Off-Season Fishing Preparations


Off-season prep key to success

My ultimate hope is to increase the success rates of bass anglers who pursue their favorite species from the dry side of the lake. For many, bassin’ from the bank could be on hold for the next couple of months, due to ice covering our favorite bass holes. If winter goes the other direction, we might enjoy open water in January. You certainly can continue to pursue bass through the ice, although the bass techniques narrow to jigging vertically or putting live bait under the ice. I’ll leave bass fishing through the ice to the ice experts here at MidWest Outdoors. For many bassers, January is downtime from actual fishing. However, off-season prep critical for success in the upcoming open-water season. Rather than having to rush and gather, repair and organize tackle when open water arrives, let’s prep now. I break my prep down into different tasks.

Maintenance and repair

Now is the time to strip line and clean and inspect your reels for damage from last season. Lube your reels according to manufacturers’ specifications. If you’re not sure how, take your reels to someone who does. Trust me, these new reels have micro springs and check balls that go flying once you take the plates off, so beware. Nothing like hearing tiny parts bounce on the hard floor and into the carpeting abyss, never to be found again.

Besides obvious reel maintenance, check your rod’s line guides for hairline cracks that can ruin your line. These small fractures can often be hard to see. The easiest test is to run a cotton swab around and through the eye. Most cracks, nicks, and blemishes will grab some cotton from the swab. Best have the eye replaced by a rod repairer. This category of off-season prep may seem excessive, but it won’t when you snap a picture of that trophy fish rather than snapping a frayed line.

If you won’t get back to the water for a couple of months, then you might want to hold off on installing new fishing line. Braid is not an issue, but spool monofilament too long before using it and it holds on to its memory. You probably will deal with coiling line on your first outing. Some reel sprays claim to eliminate these issues, but I save spooling line until open water is imminent.

Lure care

After rods and reels, I start repairing lures. During the normal part of the season, I put baits that need care such as hook replacement or split ring changes into a storage box for repair now. Check the hooks on your bass baits, even those that don’t appear to have issues. Encounters with wood, weeds and rocks can damage and dull hooks. Just perform the fingernail check to see if the hook hangs on your nail. If it doesn’t, or if you see its point is bent, replace the hook. Sharpening today’s hooks is a waste of time, since so many are chemically sharpened. Files are okay, for a temporary fix while fishing, but I’d rather replace the hook.

Now’s the time to sit back in the recliner and go through your baits one by one checking for defects. Besides hooks, check for bent arms on spinnerbaits and buzzbaits, and replace spinner- and buzzbait skirts as necessary. Check that your prop baits spin properly. Replace bodies and skirts on jigs. If you left worm hooks in plastics, remove the hook and check plastics for tears. Get rid of broken plastics. I’m leaving out a few types of lures, but you get the idea. Have all your baits ready to go for ice out.

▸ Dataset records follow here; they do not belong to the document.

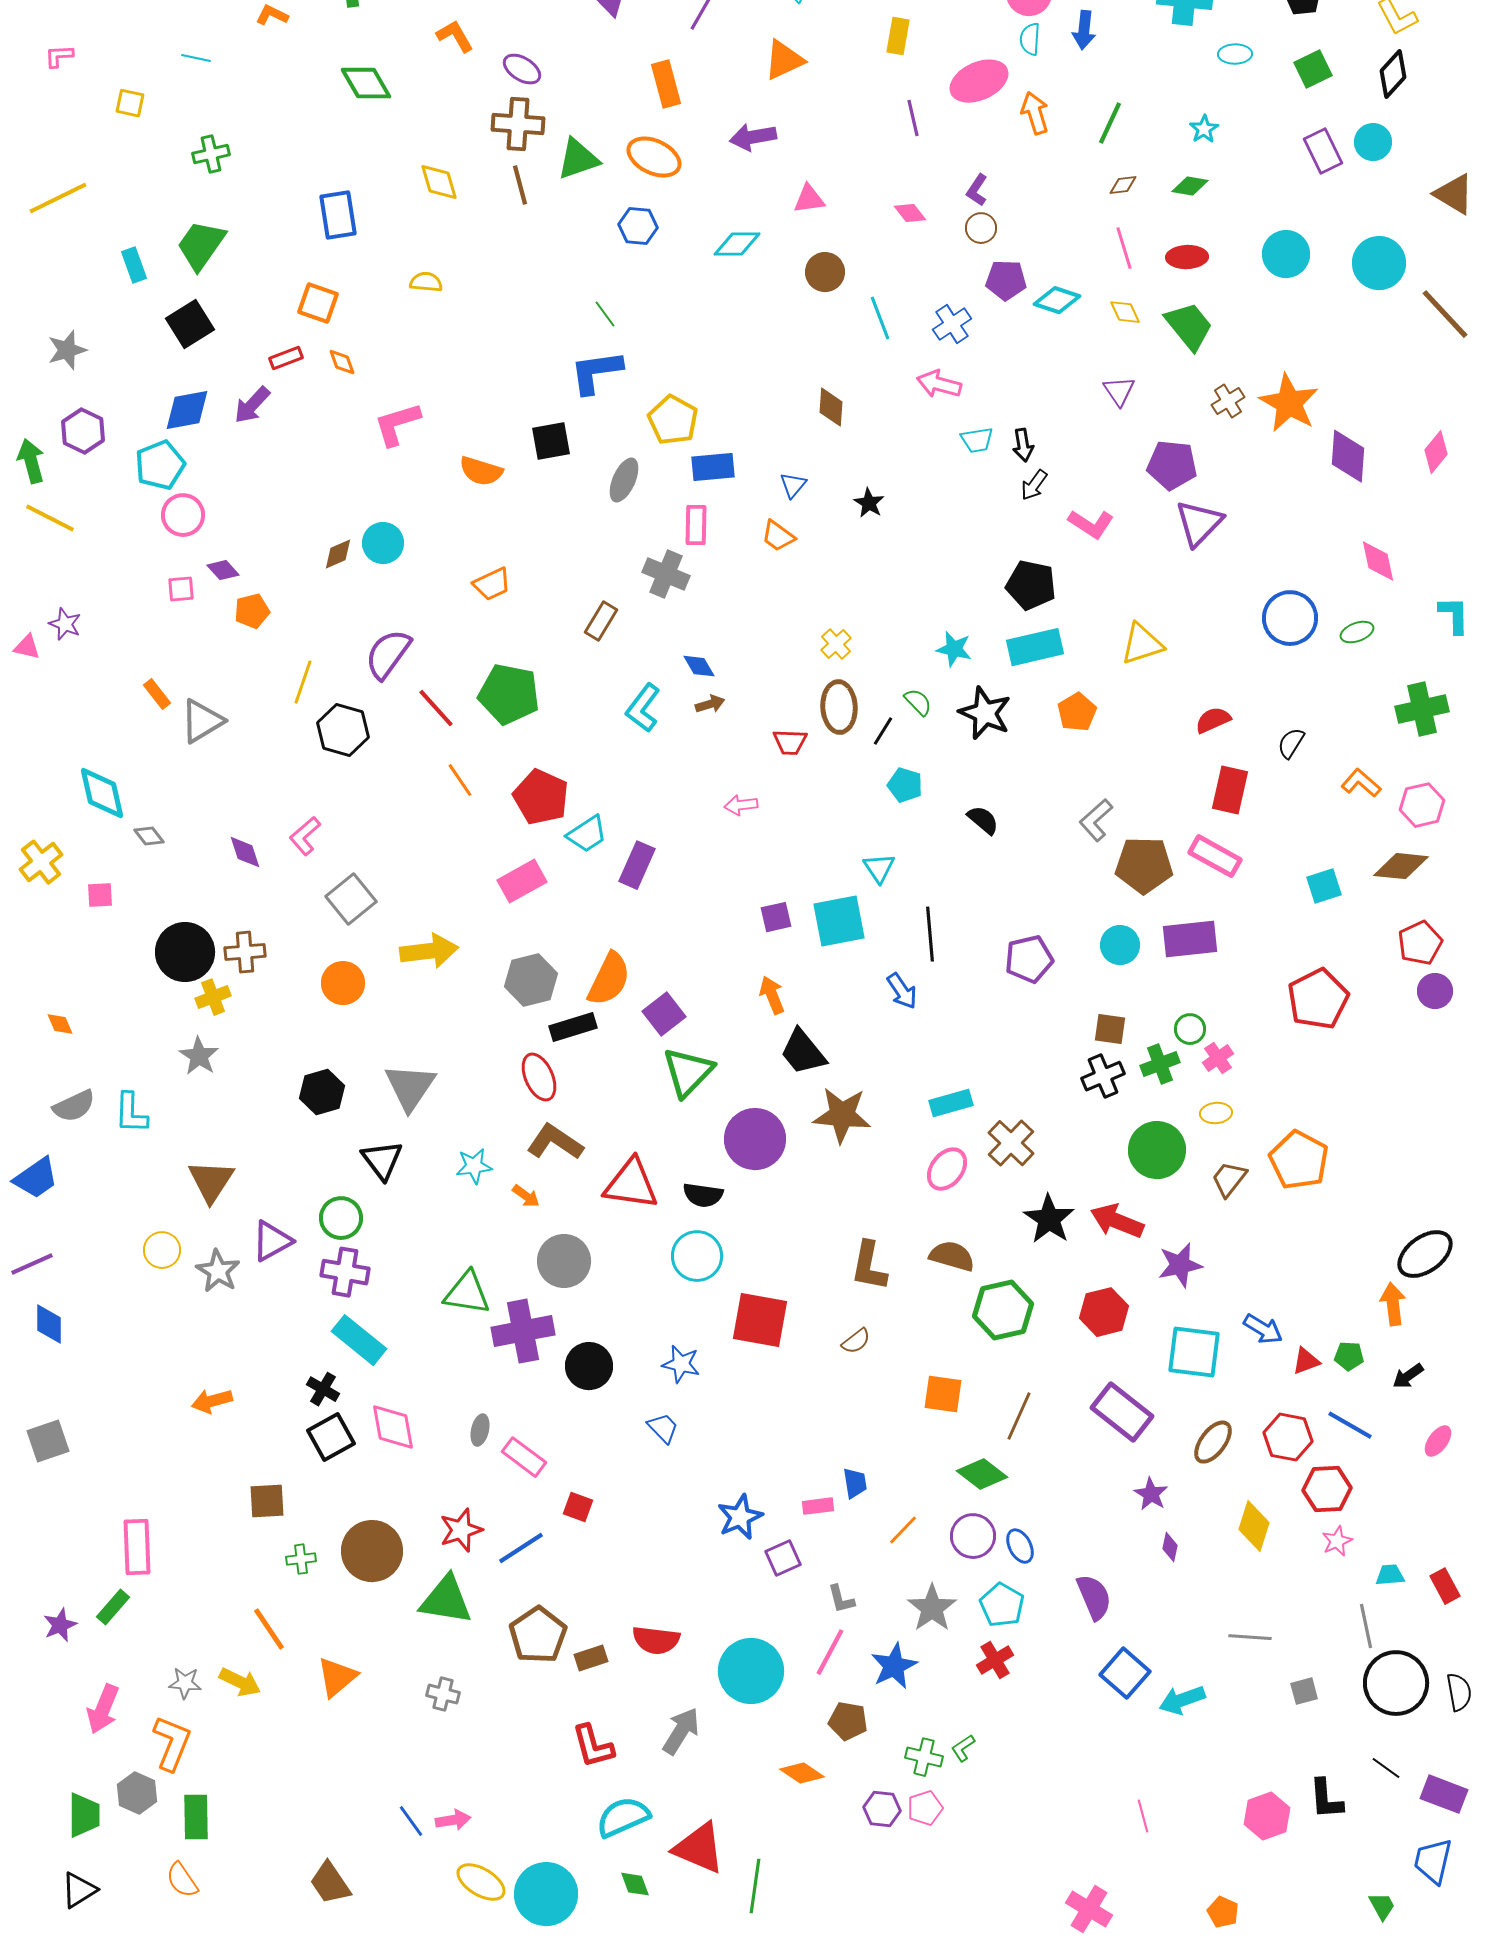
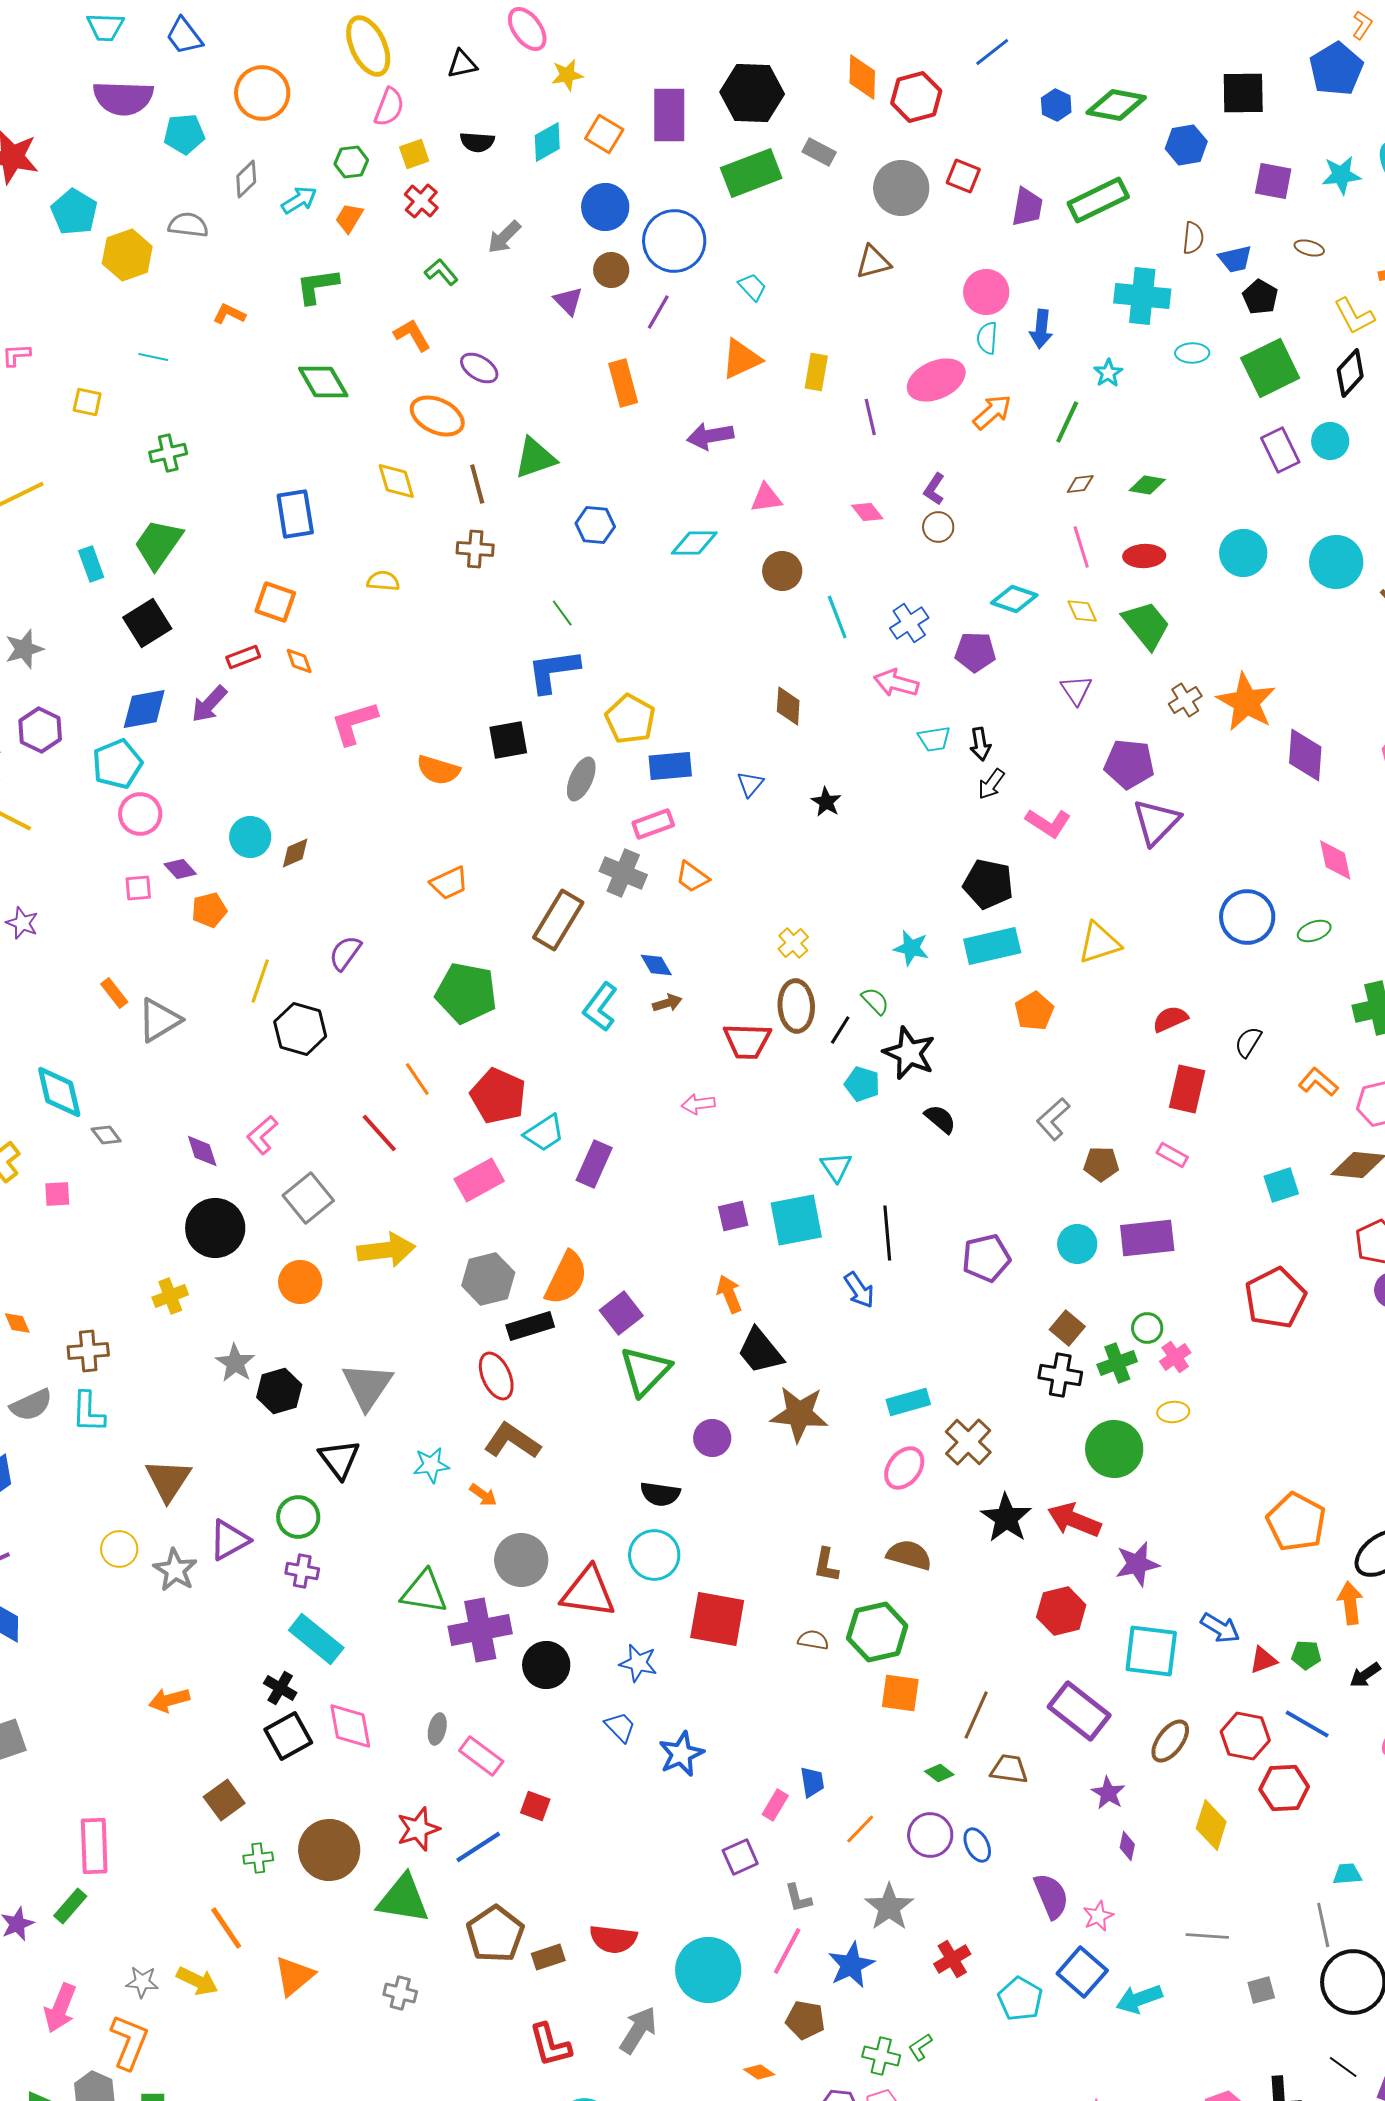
yellow rectangle: (898, 36) -> (816, 372), moved
green square: (1313, 69) -> (1270, 368), size x1.5
orange arrow: (1035, 113) -> (992, 412), turned 66
brown cross: (518, 124) -> (475, 549), moved, size x0.7
cyan star: (1204, 129) -> (1108, 373), moved
orange ellipse: (654, 157) -> (437, 416), moved
purple pentagon: (1006, 280) -> (975, 652), moved
pink rectangle: (696, 525) -> (653, 824), turned 69
orange trapezoid: (778, 536) -> (692, 877), moved
cyan circle: (383, 543) -> (250, 837), moved
brown rectangle: (601, 621) -> (558, 920), size x1.5
purple semicircle: (388, 654) -> (345, 953), size x0.7
red line: (436, 708) -> (379, 1133), moved
black star: (985, 713) -> (909, 1053), moved
red trapezoid: (790, 742) -> (747, 1041), size x1.4
pink rectangle: (1215, 856) -> (1172, 1155), size x0.6
brown pentagon: (1144, 865) -> (1101, 1164), size x0.6
black circle: (185, 952) -> (215, 1228), moved
brown cross: (245, 952) -> (88, 1351), moved
brown square: (1110, 1029) -> (1067, 1328), turned 32
gray star: (199, 1056) -> (235, 1363), moved
black cross: (1103, 1076) -> (1060, 1375), turned 33
purple circle: (755, 1139) -> (712, 1438), size x0.6
orange pentagon: (1299, 1160) -> (1296, 1522), moved
brown trapezoid: (1229, 1179) -> (1009, 1769), moved, turned 60
red triangle: (631, 1184) -> (588, 1592), moved
brown L-shape: (869, 1266) -> (826, 1565), size x0.7
purple cross: (345, 1272) -> (302, 1571), size x0.7
green hexagon: (1003, 1310) -> (877, 1632), moved
brown semicircle: (856, 1341) -> (813, 1640), turned -132
green diamond: (982, 1474) -> (939, 1773), size x0.6
brown square: (267, 1501) -> (224, 1800), turned -33
pink rectangle: (818, 1506) -> (775, 1805), turned -52
blue star: (740, 1517) -> (681, 1754), moved
pink star: (1337, 1541) -> (1098, 1916), moved
cyan pentagon: (1002, 1605) -> (1020, 1999), moved
orange diamond: (802, 1773) -> (759, 2072), size x0.7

This is one of the most critical aspects of successful bass angling—for all fishing for that matter. When you are fishing, the baits don’t always end up back in their respective boxes. That’s totally normal. But, off-season prep gives you the time to correct this problem. For my storage, I keep all baits separated by type and sometimes by brand in clear Plano boxes. Plano has a box the right size for just about any bait, so pick up a few and begin organizing. You’ll thank yourself, come open water. I have many Plano boxes with my various baits and just put the ones I want for a particular day of fishing into a bag.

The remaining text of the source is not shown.